Norlha's Innovative Approach
Norlha is the Tibetan Plateau’s first yak khullu atelier. We opened our doors in 2007 in Ritoma Village, a nomad settlement comprising 230 families, 6000 yaks and 20,000 sheep. We now employ 130 people, all former nomads or members of nomad families, who have spun, woven and felted for generations. Still, creating a modern, marketable product required thinking and innovation as the local tools, drop spindles and blackstrap looms, were not conducive to commercially viable production. We innovated by using outside technology, importing charkhas and flying shuttle looms from India and Nepal, both ideal for a village based industry. For felting, we combined modern technology and the traditional knowledge and techniques of the local women.
Artisans of Norlha
Norlha’s first employees had never done anything other than herding, and most had never seen the inside of a classroom.
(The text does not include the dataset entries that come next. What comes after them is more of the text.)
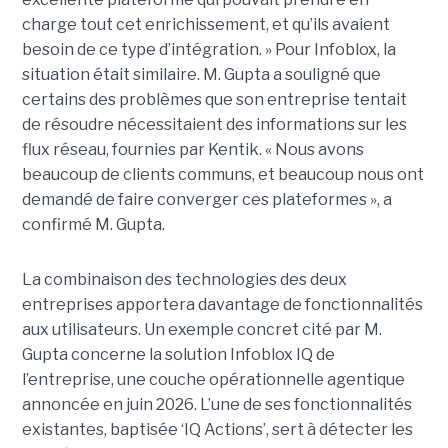
charge tout cet enrichissement, et qu’ils avaient
besoin de ce type d’intégration. » Pour Infoblox, la
situation était similaire. M. Gupta a souligné que
certains des problèmes que son entreprise tentait
de résoudre nécessitaient des informations sur les
flux réseau, fournies par Kentik. « Nous avons
beaucoup de clients communs, et beaucoup nous ont
demandé de faire converger ces plateformes », a
confirmé M. Gupta.
La combinaison des technologies des deux
entreprises apportera davantage de fonctionnalités
aux utilisateurs. Un exemple concret cité par M.
Gupta concerne la solution Infoblox IQ de
l’entreprise, une couche opérationnelle agentique
annoncée en juin 2026. L’une de ses fonctionnalités
existantes, baptisée ‘IQ Actions’, sert à détecter les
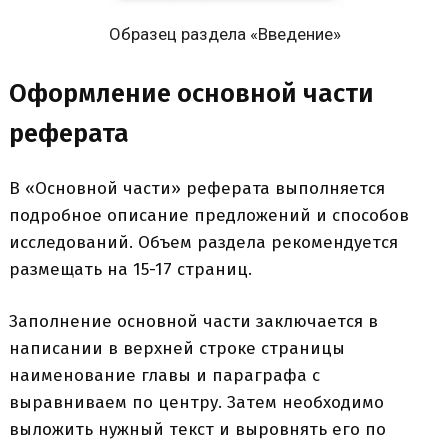
Образец раздела «Введение»
Оформление основной части
реферата
В «Основной части» реферата выполняется
подробное описание предложений и способов
исследований. Объем раздела рекомендуется
размещать на 15-17 страниц.
Заполнение основной части заключается в
написании в верхней строке страницы
наименование главы и параграфа с
выравниваем по центру. Затем необходимо
выложить нужный текст и выровнять его по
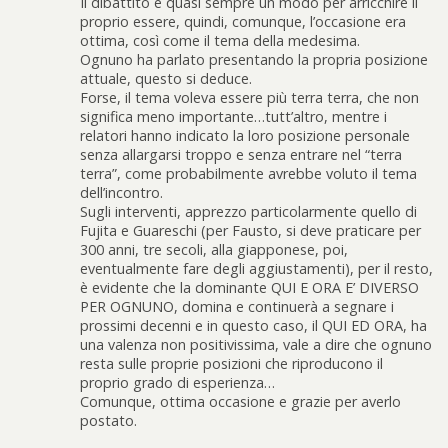
Il dibattito è quasi sempre un modo per arricchire il
proprio essere, quindi, comunque, l’occasione era
ottima, così come il tema della medesima.
Ognuno ha parlato presentando la propria posizione
attuale, questo si deduce.
Forse, il tema voleva essere più terra terra, che non
significa meno importante…tutt’altro, mentre i
relatori hanno indicato la loro posizione personale
senza allargarsi troppo e senza entrare nel “terra
terra”, come probabilmente avrebbe voluto il tema
dell’incontro.
Sugli interventi, apprezzo particolarmente quello di
Fujita e Guareschi (per Fausto, si deve praticare per
300 anni, tre secoli, alla giapponese, poi,
eventualmente fare degli aggiustamenti), per il resto,
è evidente che la dominante QUI E ORA E’ DIVERSO
PER OGNUNO, domina e continuerà a segnare i
prossimi decenni e in questo caso, il QUI ED ORA, ha
una valenza non positivissima, vale a dire che ognuno
resta sulle proprie posizioni che riproducono il
proprio grado di esperienza…
Comunque, ottima occasione e grazie per averlo
postato.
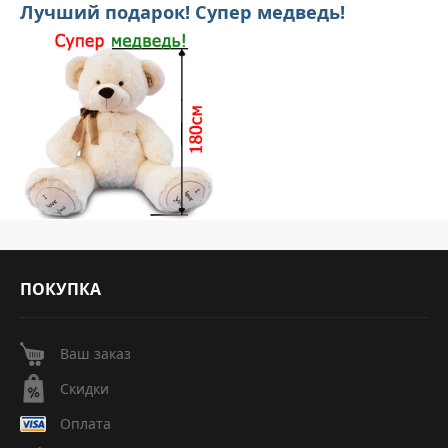
Лучший подарок! Супер медведь!
ПОКУПКА
Ваш заказ
Скидки
Оплата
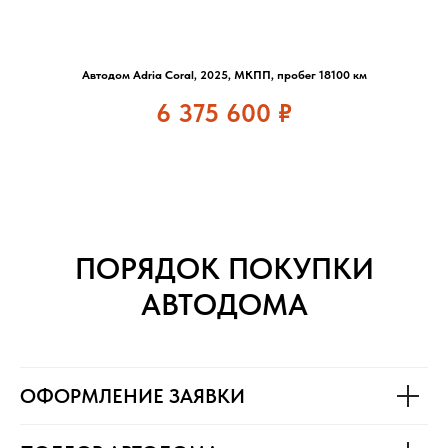
Автодом Adria Coral, 2025, МКПП, пробег 18100 км
6 375 600
₽
ПОРЯДОК ПОКУПКИ
АВТОДОМА
ОФОРМЛЕНИЕ ЗАЯВКИ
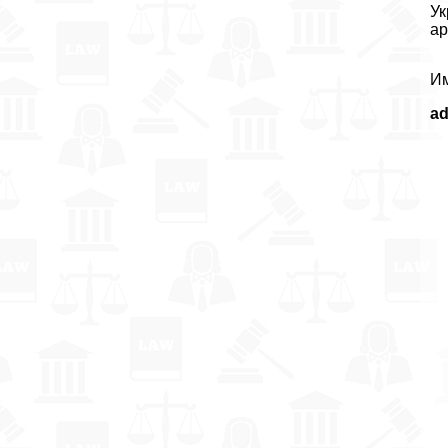
Ук
ар
Им
a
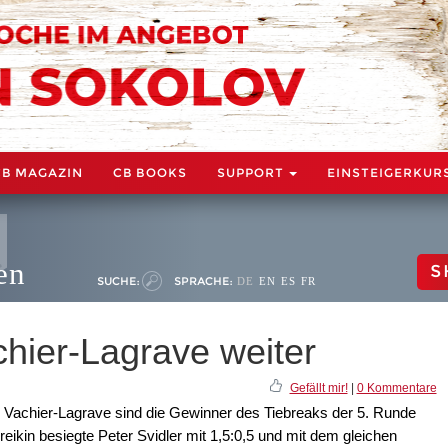
CB MAGAZIN
CB BOOKS
SUPPORT
EINSTEIGERKUR
en
S
SUCHE:
SPRACHE:
DE
EN
ES
FR
chier-Lagrave weiter
Gefällt mir!
|
0 Kommentare
 Vachier-Lagrave sind die Gewinner des Tiebreaks der 5. Runde
ikin besiegte Peter Svidler mit 1,5:0,5 und mit dem gleichen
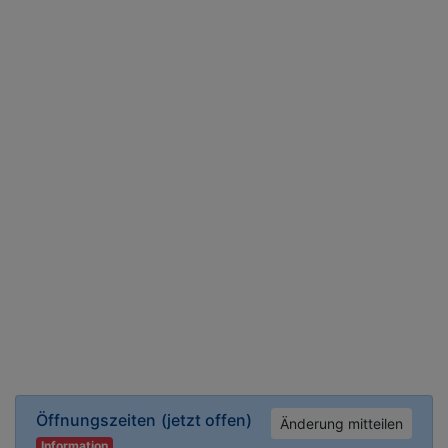
Öffnungszeiten
(jetzt offen)
Änderung mitteilen
Information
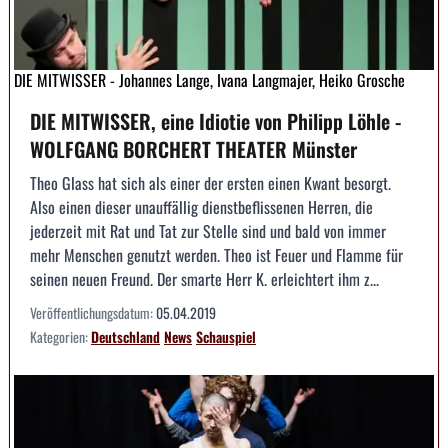
DIE MITWISSER - Johannes Lange, Ivana Langmajer, Heiko Grosche
DIE MITWISSER, eine Idiotie von Philipp Löhle -
WOLFGANG BORCHERT THEATER Münster
Theo Glass hat sich als einer der ersten einen Kwant besorgt.
Also einen dieser unauffällig dienstbeflissenen Herren, die
jederzeit mit Rat und Tat zur Stelle sind und bald von immer
mehr Menschen genutzt werden. Theo ist Feuer und Flamme für
seinen neuen Freund. Der smarte Herr K. erleichtert ihm z...
Veröffentlichungsdatum:
05.04.2019
Kategorien:
Deutschland
News
Schauspiel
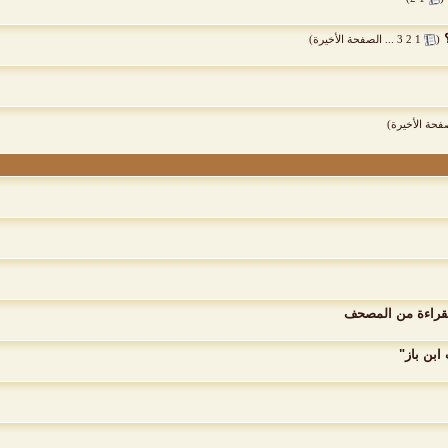
‏
(
1
2
3
...
الصفحة الأخيرة
)
فحة الأخيرة
)
لقراءة من المصحف
ابن باز"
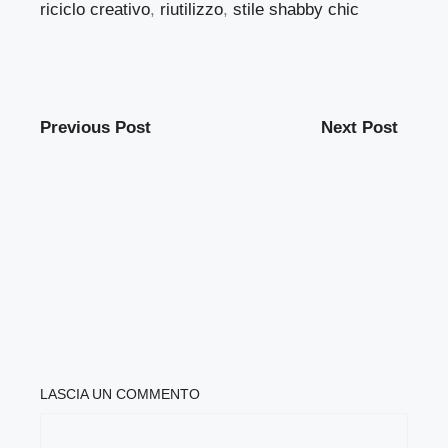
riciclo creativo
,
riutilizzo
,
stile shabby chic
Previous Post
Next Post
LASCIA UN COMMENTO
COMMENTO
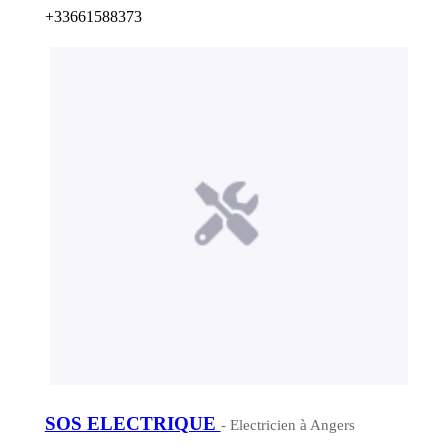
+33661588373
SOS ELECTRIQUE
- Electricien à Angers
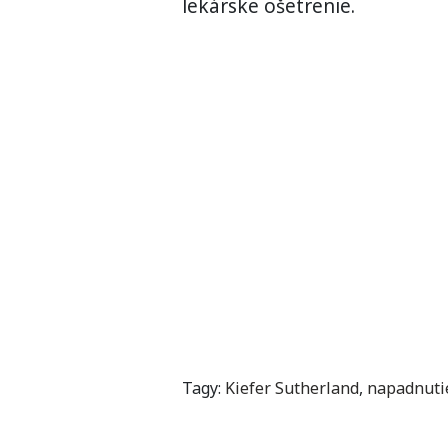
lekárske ošetrenie.
Tagy:
Kiefer Sutherland
,
napadnuti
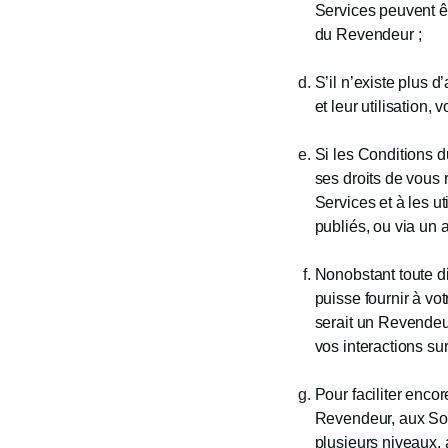
Services peuvent êt
du Revendeur ;
S’il n’existe plus 
et leur utilisation
Si les Conditions 
ses droits de vous 
Services et à les u
publiés, ou via un 
Nonobstant toute d
puisse fournir à vo
serait un Revendeur
vos interactions sur
Pour faciliter enco
Revendeur, aux Soc
plusieurs niveaux, 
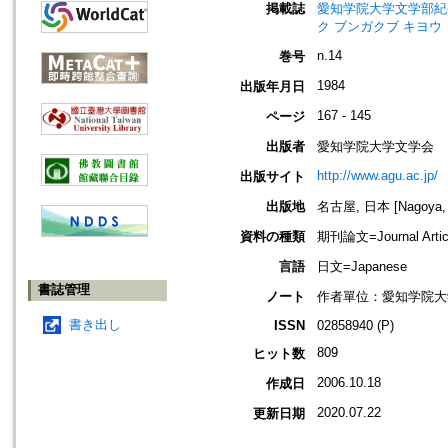
掲載誌
愛知学院大学文学部紀要=Bulle
ク ブンガクブ キヨウ
n.14
巻号
1984
出版年月日
167 - 145
ページ
出版者
愛知学院大学文学会
http://www.agu.ac.jp/
出版サイト
出版地
名古屋, 日本 [Nagoya, 
資料の種類
期刊論文=Journal Artic
言語
日文=Japanese
書誌管理
ノート
作者單位：愛知学院大
書き出し
ISSN
02858940 (P)
809
ヒット数
2006.10.18
作成日
2020.07.22
更新日期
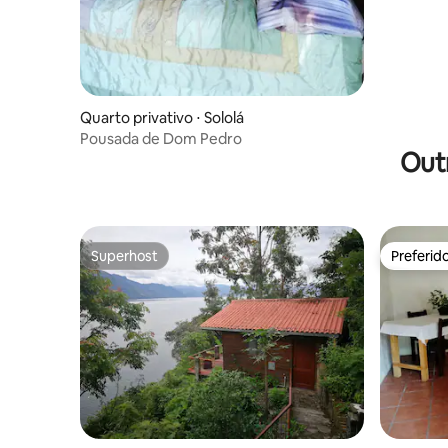
Quarto privativo ⋅ Sololá
Pousada de Dom Pedro
Out
Superhost
Preferid
Superhost
Preferid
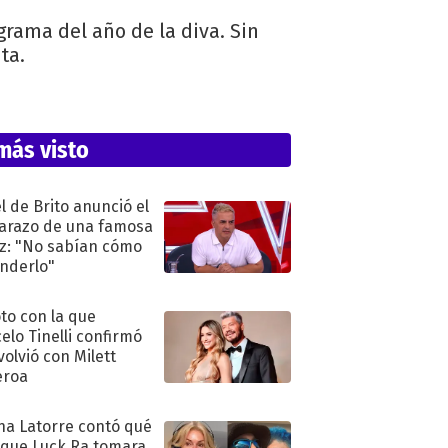
grama del año de la diva. Sin
ita.
más visto
l de Brito anunció el
razo de una famosa
iz: "No sabían cómo
nderlo"
oto con la que
elo Tinelli confirmó
volvió con Milett
eroa
na Latorre contó qué
 que Luck Ra tomara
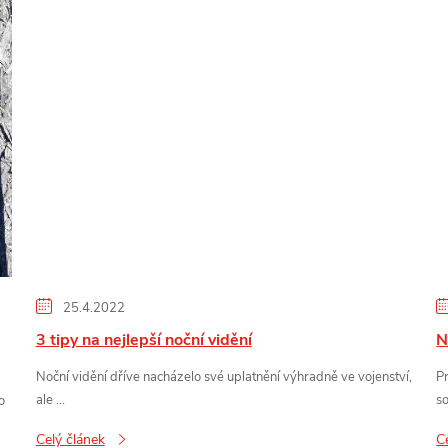
25.4.2022
3 tipy na nejlepší noční vidění
N
Noční vidění dříve nacházelo své uplatnění výhradně ve vojenství,
P
ale ...
so
o
Celý článek
C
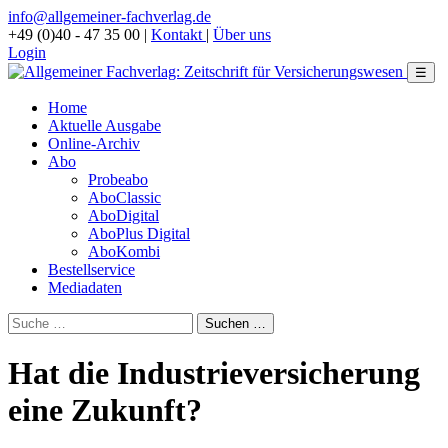
info@allgemeiner-fachverlag.de
+49 (0)40 - 47 35 00
|
Kontakt
|
Über uns
Login
☰
Home
Aktuelle Ausgabe
Online-Archiv
Abo
Probeabo
AboClassic
AboDigital
AboPlus Digital
AboKombi
Bestellservice
Mediadaten
Hat die Industrieversicherung
eine Zukunft?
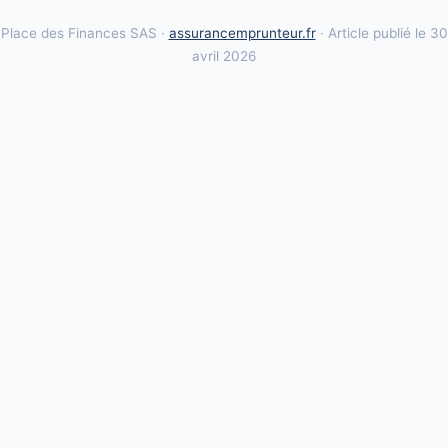
Place des Finances SAS ·
assurancemprunteur.fr
· Article publié le 30
avril 2026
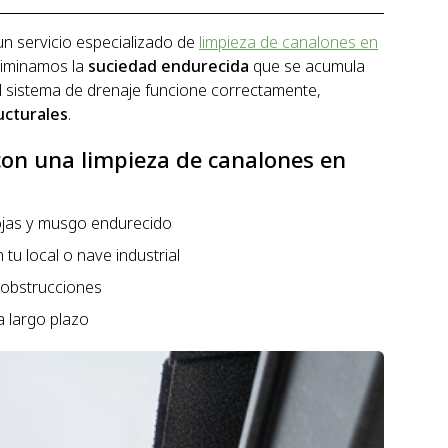
n servicio especializado de
limpieza de canalones en
liminamos la
suciedad endurecida
que se acumula
 sistema de drenaje funcione correctamente,
ucturales
.
con una limpieza de canalones en
hojas y musgo endurecido
tu local o nave industrial
n obstrucciones
a largo plazo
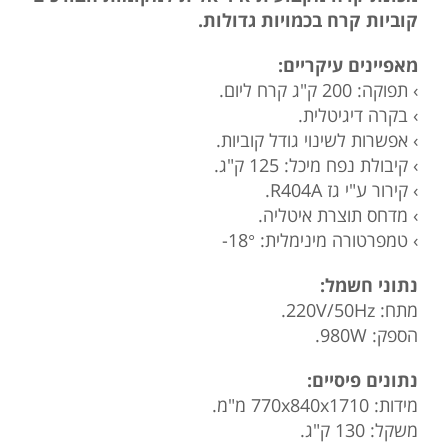
קוביות קרח בכמויות גדולות.
מאפיינים עיקריים:
› תפוקה: 200 ק"ג קרח ליום.
› בקרה דיגיטלית.
› אפשרות לשינוי גודל קוביות.
› קיבולת נפח מיכל: 125 ק"ג.
› קירור ע"י גז R404A.
› מדחס תוצרת איטליה.
› טמפרטורה מינימלית: 18°-
נתוני חשמל:
מתח: 220V/50Hz.
הספק: 980W.
נתונים פיסיים:
מידות: 770x840x1710 מ"מ.
משקל: 130 ק"ג.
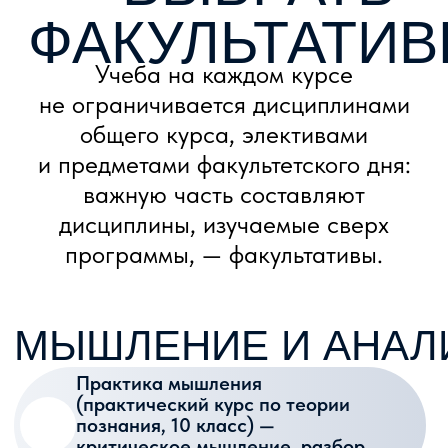
ОБУЧАЕТЕСЬ
В ЛУЧШЕЙ
ШКОЛЕ МОСКВЫ
И СТАНОВИТЕСЬ
ЧАСТЬЮ ВЫШКИ
+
Still, they applied their natural skills to weaving, felting and administering. In the past six years, we have employed an increasing number of young people who though born as nomads, attended some school and prefer a job to herding. The yak has brought change with continuity and this new generation of rural Tibetans an alternative way or life, offering access to today’s world while remaining rooted in their environment.
8 Artisans for every scarf
It takes eight different skilled artisans to make a single Norlha scarf
Norlha's most intricate piece takes over 100 days for a single artisan to complete
40,000+ Training hours
Since its founding in '07, Norlha has spent 40,000+ hours training local nomads in vocational, management & textile skills
$4M On local salaries
Since its founding Norlha has provided over $4M USD in local salaries
Masters of their craft. Keepers of their heritage.
Handloom weaving is a team activity that requires coordination, patience and skill.
Norlha’s felters combined their traditional felting experience with modern technology.